CEUX DE LA RUE DE L’ESCALE, PARTIE 11, LE TONNELIER DAVIAUD

 

 

A sa fenêtre comme les attendant, Louise Babin fulmine de voir arriver Rose et Charles main dans la main. Un sentiment de jalousie la submerge, il faut que cette idylle cesse. Il faut agir avant qu’il ne soit trop tard. Sa mère l’appelle, il faut qu’elle se calme, surtout ne rien montrer de son trouble.

Ne rien montrer, de cette idiote passion d’une vieille fille pétrie de bourgeoisie pour un gamin décrotteur de rue. C’est finalement stupide, jamais sa société n’accepterait un tel mélange, une honte certainement, une vilenie, une chute vertigineuse. Puis elle se dit qu’elle est d’une sottise sans nom, jamais elle n’a essayé de le conquérir, jamais elle ne lui a adressé la parole, pourquoi n’essayerait-elle pas de jouer de ses avantages pour le ravir à cette gourde sans charme ni fortune.

Toute la nuit elle y pense, se retourne, s’endort, puis se réveille les sens en émoi . Elle qui jamais n’a eu le moindre contact avec un homme ,s’étonne d’en désirer un. Elle a envie de ce gosse, mal peigné, mal lavé, non éduqué, elle veut comme s’encanailler.

Elle veut être prise comme une bonne dans un recoin d’escalier, elle veut se faire trousser dans la paille d’une écurie malodorante.

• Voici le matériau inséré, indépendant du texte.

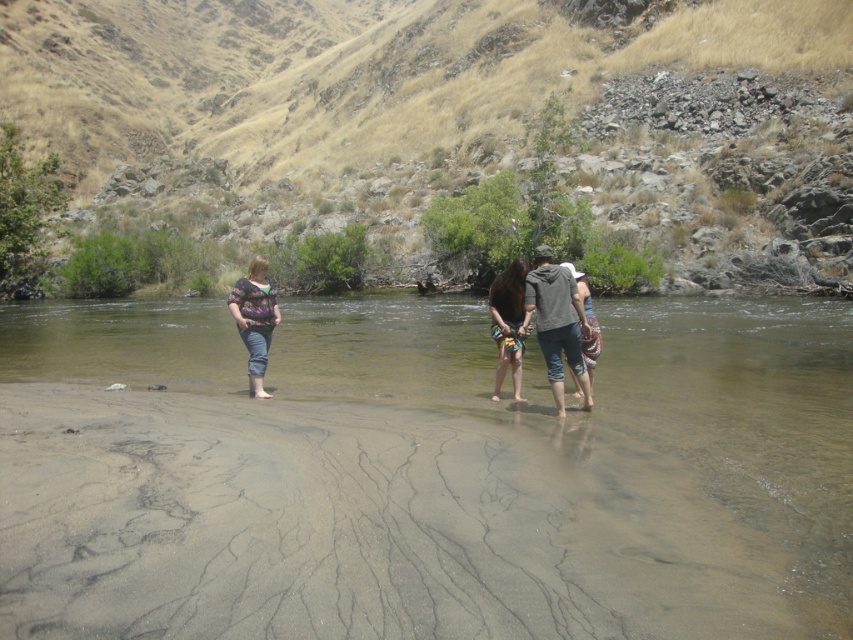 Question: Does matte floral shirt at center have a smaller size compared to multicolored fabric dress at center?

Choices:
 (A) yes
 (B) no

Answer: (B)

Question: Which point appears farthest from the camera in this image?

Choices:
 (A) (247, 285)
 (B) (495, 316)
 (C) (627, 458)

Answer: (A)

Question: Which object is positioned farthest from the smooth sand at lower center?

Choices:
 (A) denim shorts at center
 (B) matte floral shirt at center

Answer: (B)

Question: Does smooth sand at lower center appear on the left side of matte floral shirt at center?

Choices:
 (A) no
 (B) yes

Answer: (A)

Question: Among these points, which one is farthest from the camera?

Choices:
 (A) (351, 577)
 (B) (508, 353)
 (C) (270, 321)
 (D) (578, 381)

Answer: (C)

Question: Is matte floral shirt at center smaller than multicolored fabric dress at center?

Choices:
 (A) no
 (B) yes

Answer: (A) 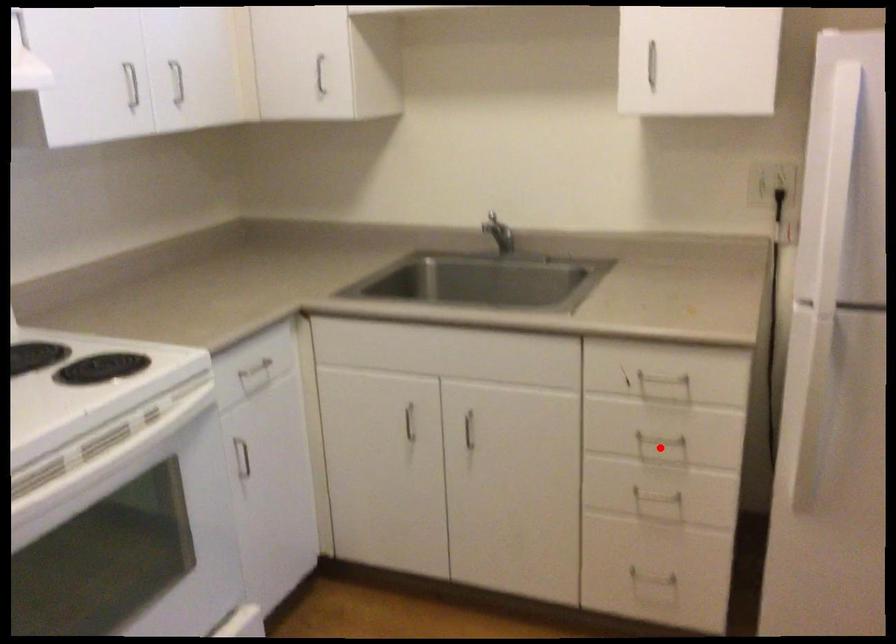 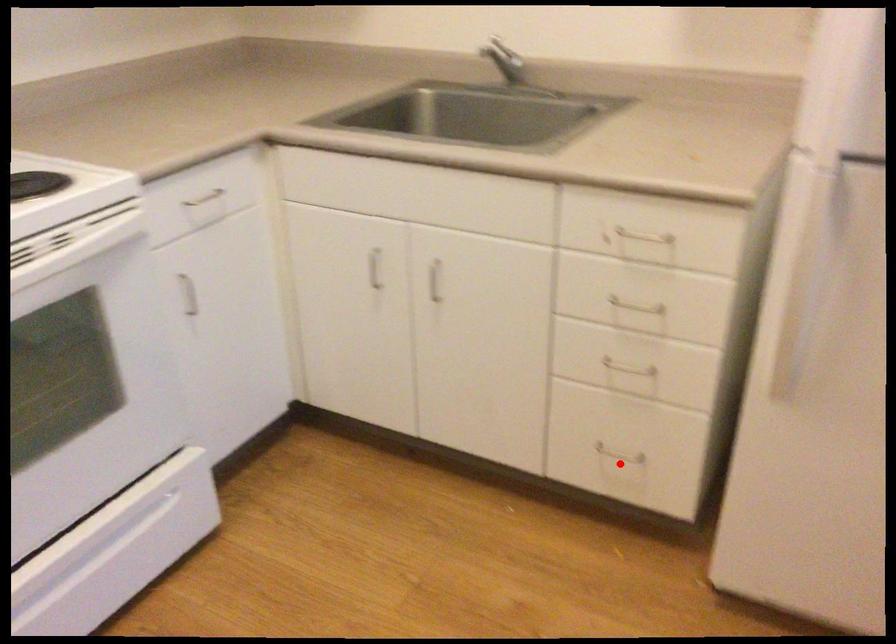 I am providing you with two images of the same scene from different viewpoints. A red point is marked on the first image and another point is marked on the second image. Does the point marked in image1 correspond to the same location as the one in image2?

No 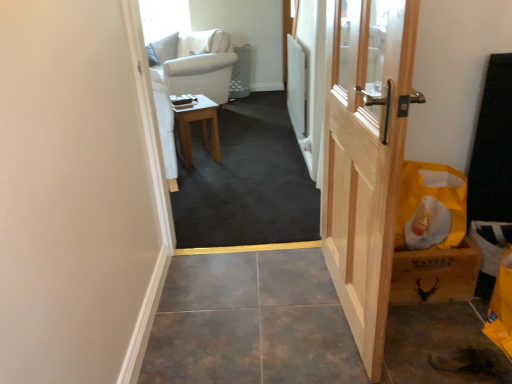 The width and height of the screenshot is (512, 384). I want to click on free space to the left of natural wood door at right, so click(x=253, y=308). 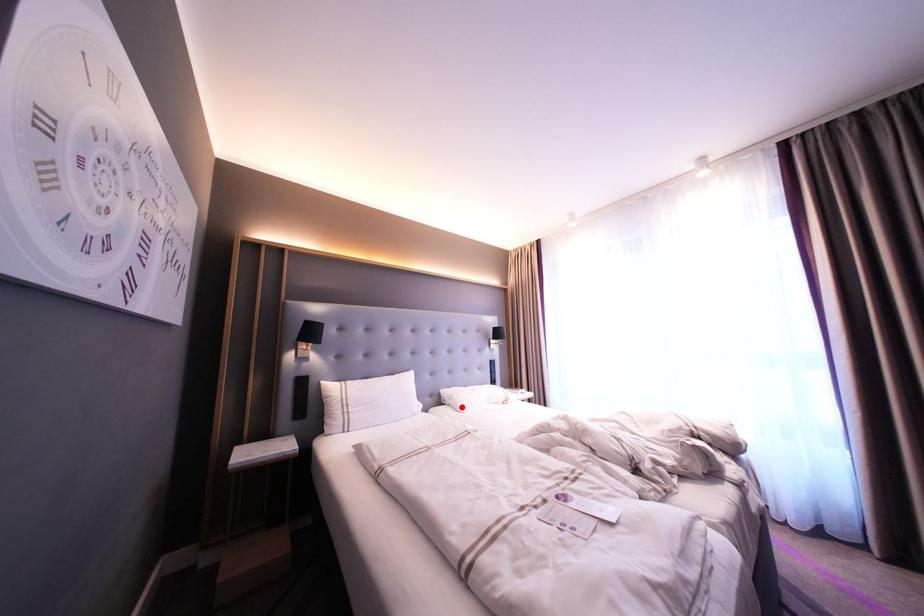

Mais ce n’est pas tout, se ressaisir, faire comme ceci , faire comme cela, aujourd’hui ils reçoivent leurs amis Godet, Louis Babin va pouvoir faire la conversation à Auguste Godet, qui est avoué, Élisabeth va éplucher avec madame Godet les potins de la ville et Louise devra chaperonner le fils Augustin, un pédant de dix huit ans qui a tout vu et tout fait. Comme si son age l’autorise à faire la conversation à cet enfant encore à l’école.

Par amitié pour la famille Godet elle va jouer le jeu, mais sa pensée va à son décrotteur et à sa rivale.

En regardant l’héritier de la famille Godet, elle s’imagine son Charles revêtu avec élégance des mêmes habits, quelle allure il aurait, elle en frissonne.

Ayant joué son rôle, Louise se réfugie dans sa chambre , elle est chamboulée et demande à Rose de lui monter un bouillon. A peine a t’ elle prononcé le prénom Rose qu’elle s’avise que toutes les bonnes qu’elle connaît porte se prénom honni. Elle interroge d’ailleurs la sienne aussitôt .

  • Savez vous Rose si la domestique de madame Brédif fréquente ou si elle a un galant.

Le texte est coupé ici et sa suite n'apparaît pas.